Let's be clear about this. The sequence of events goes thus.
1. Consumer _purchases_ $1000+ computer.
2. Consumer's device has hardware problem
3. Consumer takes device they own to a technician
4. Device _permanently breaks itself without the consumer's consent_.
This is utterly unacceptable. When I say don't buy apple devices, this is what I mean. Do better.
@tindall I wonder how long it will take for some group to make malware that tricks the computer into thinking that it has been repaired and brick itself.
@tindall the first step to right to repair has got to be explaining this outrage to people. If you told them their cars will lock up and refuse to work if they swap filters at a lube shop instead of the dealership, people would be up in arms.
@tindall there's a lot of bootlicker "just take it to the apple shop lmao" horseshit that ignores the fact not every city (or COUNTRY) has an apple shop, the fact this enables them to charge whatever they want, to discontinue service when a new model comes out, and even *completely refuse service of current-generation devices* as they've already shown they'll do
@feld @silverwizard No, and this seems like arguing in bad faith. HTTPS is beneficial to almost all users and has few drawbacks. Where the drawbacks outweigh the benefits, obviously it shouldn't be used.
Some users care more about being able to repair their expensive equipment than defending against nation state actors.
Some care more about security than repairability.
Why not sell different products to each market?

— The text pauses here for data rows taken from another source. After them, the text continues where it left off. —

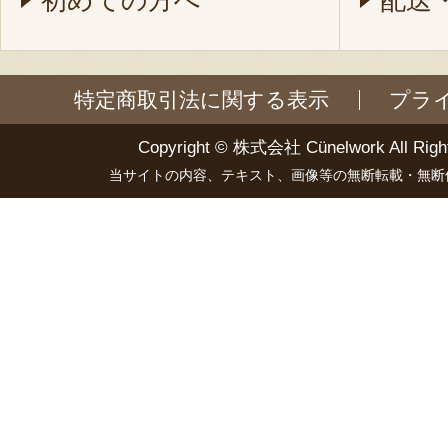
初めての方へ
配送
特定商取引法に関する表示
プラ
Copyright ©
株式会社 Cünelwork
All Righ
当サイトの内容、テキスト、画像等の無断転載・無断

The point is, Apple is implementing security measures which are a benefit for few and impose undue and unwanted restrictions on the rest, and I don't see a reason not to sell different products without and without this stuff other than to force consumers who don't have that threat model into their expensive and shady repair process.
@feld @kaniini @silverwizard I don't care. This move hurts their customers and hurts my friends and people I work with, and Apple has been continuously making choices that do that over the last 5 years.
My job has been getting harder because of their business decisions, and so have my client's jobs and lives. Apple tech is getting more expensive with no commensurate increase in features they need.
@feld @silverwizard @kaniini It's not some conspiracy theory. There are people I work with who have been denied repairs by Apple and got their shit fixed by third parties. If that's not an option anyone, people in that situation will lose data and be forced to buy new machines. How is that a good thing?
@feld @kaniini @silverwizard That's not the point. Why is it acceptable for people to lose data that is present on an undamaged SSD, enciphered with keys present on an undamaged SE processor, just because the company that made the thing doesn't want to fix a water damaged video controller and the data was acquired that day and hadn't been backed up yet?
@pony @a_breakin_glass @silverwizard @feld @kaniini it's really not. I have customers who have their whole device lifecycle managed by me. I have all their keys (enciphered with a passphrase I don't know) and they can get them from me at any time, but they generally don't need them unless they need a repair.
But, again, this is not the point. The point is that everyone I know who is deeply embedded in the Apple ecosystem is now beholden to Apple's historically fickle repair policies _no matter what_.
The college students I support don't need defense from the NSA. They need reliable computers that do the jobs they need done and can be purchased once and used until they are actually obsolete, and that includes repairs, which Apple often refuses to provide.